Your task is to give the number of lines below that contain "erforderliche". Give no other text.
+++
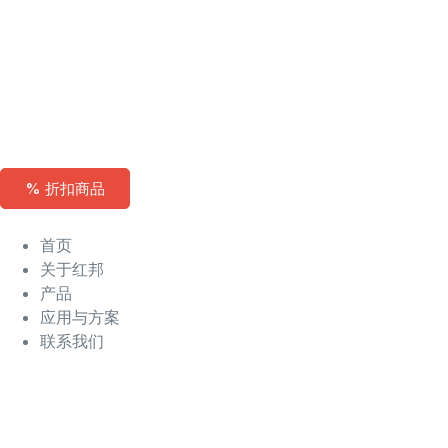
% 折扣商品
首页
关于红邦
产品
应用与方案
联系我们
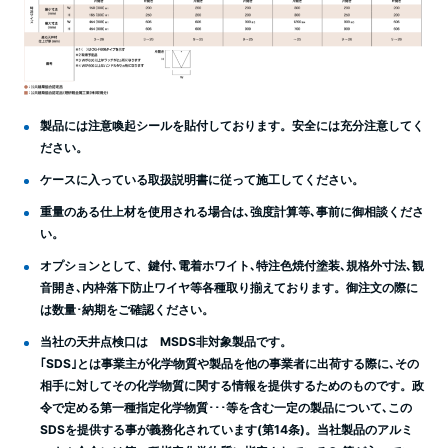
製品には注意喚起シールを貼付しております。安全には充分注意してく
ださい。
ケースに入っている取扱説明書に従って施工してください。
重量のある仕上材を使用される場合は､強度計算等､事前に御相談くださ
い。
オプションとして、鍵付､電着ホワイト､特注色焼付塗装､規格外寸法､観
音開き､内枠落下防止ワイヤ等各種取り揃えております。御注文の際に
は数量･納期をご確認ください。
当社の天井点検口は MSDS非対象製品です。
｢SDS｣とは事業主が化学物質や製品を他の事業者に出荷する際に､その
相手に対してその化学物質に関する情報を提供するためのものです。政
令で定める第一種指定化学物質･･･等を含む一定の製品について､この
SDSを提供する事が義務化されています(第14条)。当社製品のアルミ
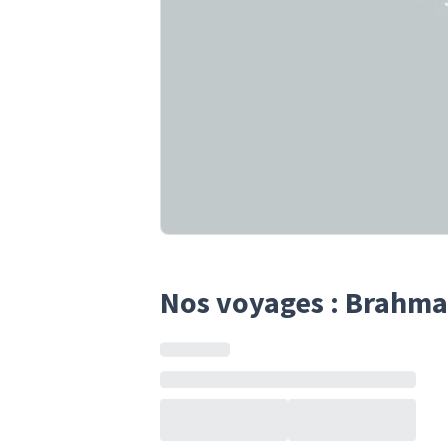
Nos voyages : Brahma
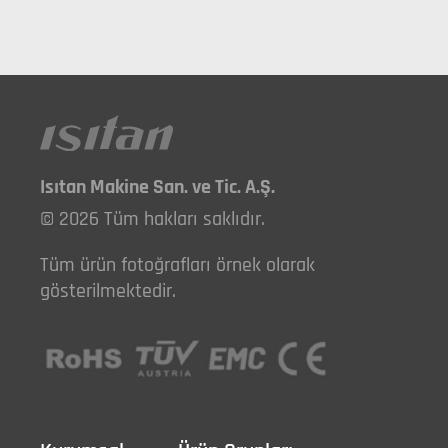
Isıtan Makine San. ve Tic. A.Ş.
© 2026 Tüm hakları saklıdır.
Tüm ürün fotoğrafları örnek olarak
gösterilmektedir.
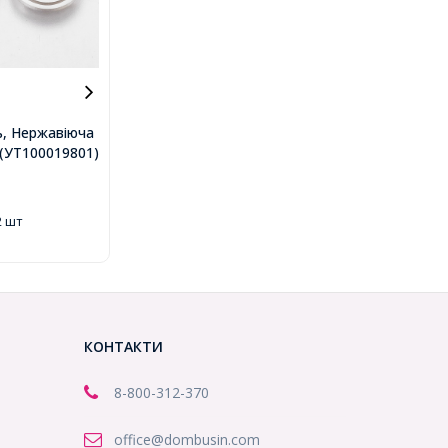
ь, Нержавіюча
ий Круглий,
..(УТ100019801)
2х1мм, Отвір
19801)
2 шт
КОНТАКТИ
8-800
-312-370
office@dombusin.com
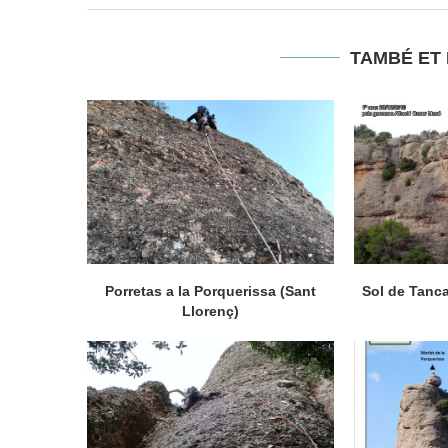
TAMBÉ ET
Porretas a la Porquerissa (Sant
Sol de Tanca
Llorenç)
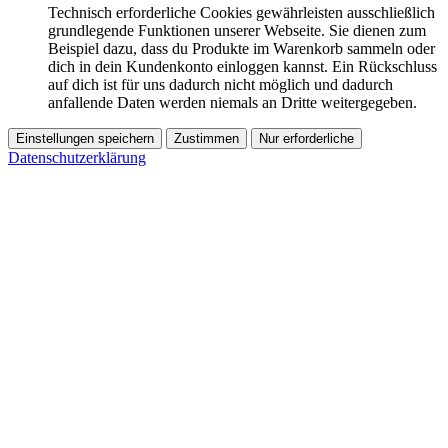
Technisch erforderliche Cookies gewährleisten ausschließlich
grundlegende Funktionen unserer Webseite. Sie dienen zum
Beispiel dazu, dass du Produkte im Warenkorb sammeln oder
dich in dein Kundenkonto einloggen kannst. Ein Rückschluss
auf dich ist für uns dadurch nicht möglich und dadurch
anfallende Daten werden niemals an Dritte weitergegeben.
Einstellungen speichern
Zustimmen
Nur erforderliche
Datenschutzerklärung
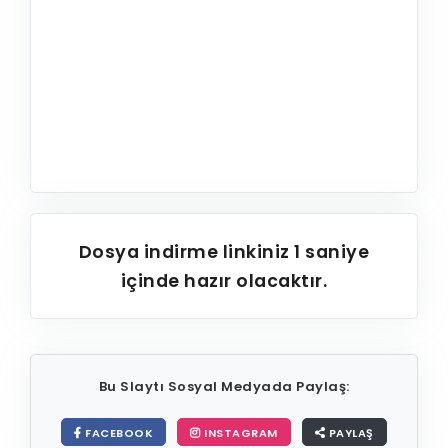
Dosya indirme linkiniz
1
saniye
içinde hazır olacaktır.
Bu Slaytı Sosyal Medyada Paylaş:
FACEBOOK
INSTAGRAM
PAYLAŞ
+++
Written solution = 2